Anthropometric Assessments

All subjects were assessed for height, mass, and standing reach. The height and mass assessments were conducted using a recently calibrated stadiometer and scale. Standing reach was assessed using the same vaned jump and reach apparatus used for vertical jump assessments. For the standing reach, while wearing their normal volleyball footwear, the subjects stood underneath the vanes of the apparatus and were encouraged to fully extend their dominant arm to displace the highest vane possible to determine their maximum standing reach height. The ICC and %TE for height, mass, and standing reach were 0.99 (1.5%), 0.99 (1.2%), and 0.98 (2.0%), respectively.

Statistical Analyses

A one-way analysis of variance (ANOVA) with a Games-Howell post hoc test was used to determine whether and where differences existed in the frequency of ballistic activities (attack jumps, blocks jumps, dives, jump serves) between positions during the international competitions. Paired t-tests were used to assess for differences in the frequency of these activities for each position between winning and losing teams. Data were analyzed per game, rather than total match, because matches are best to 3 and can vary in length between 3 to 5 games.

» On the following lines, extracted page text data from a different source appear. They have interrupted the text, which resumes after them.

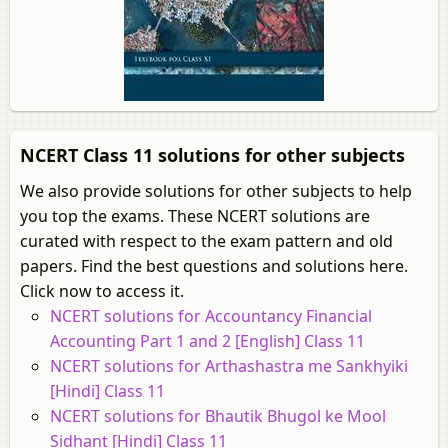
NCERT Class 11 solutions for other subjects
We also provide solutions for other subjects to help
you top the exams. These NCERT solutions are
curated with respect to the exam pattern and old
papers. Find the best questions and solutions here.
Click now to access it.
NCERT solutions for Accountancy Financial
Accounting Part 1 and 2 [English] Class 11
NCERT solutions for Arthashastra me Sankhyiki
[Hindi] Class 11
NCERT solutions for Bhautik Bhugol ke Mool
Sidhant [Hindi] Class 11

A one-way ANOVA with Tukey's post hoc test was used to assess the differences in physiologic characteristics between the positions of play among the entire player group. Independent t-tests were used to assess for difference in physiologic characteristics of each position between DNT and SNT groups. Cohen's effect size statistics (Cohen's d) were calculated to determine the magnitude of any differences observed based on the criteria of d < 0.30, small; d = 0.31 to 0.70, moderate; d > 0.71, large (1, 8). An alpha level of p < 0.05 was applied as the criterion for statistical significance.


Time-Motion Analysis

Activities by Position

The mean frequencies of jumps performed per game within player positions are illustrated in Figure 1. Significant differences were revealed among Middles, Outsides, and Setters for the frequency of block jumps and attack jumps (p < 0.001 for both) but not jump serves (p > 0.05) or dives (p > 0.05). A Games-Howell post hoc test identified that the mean frequency of block jumps for Middles (11.00 ± 3.14) was significantly different from Setters (6.25 ± 2.87, p < 0.001) and Outsides (6.50 ± 3.16, p < 0.001). There was no difference between Outsides and Setters for frequency of block jumps (p > 0.05). Attack jumps were performed more frequently by Middles (7.75 ± 1.88), and this was found to be significantly different from Setters (0.38 ± 1.06, p < 0.001) and Outsides (5.75 ± 3.25, p < 0.01). Outsides performed attack jumps more regularly than Setters (p < 0.001).

Figure 1:
TMA of different positions in elite mens' volleyball.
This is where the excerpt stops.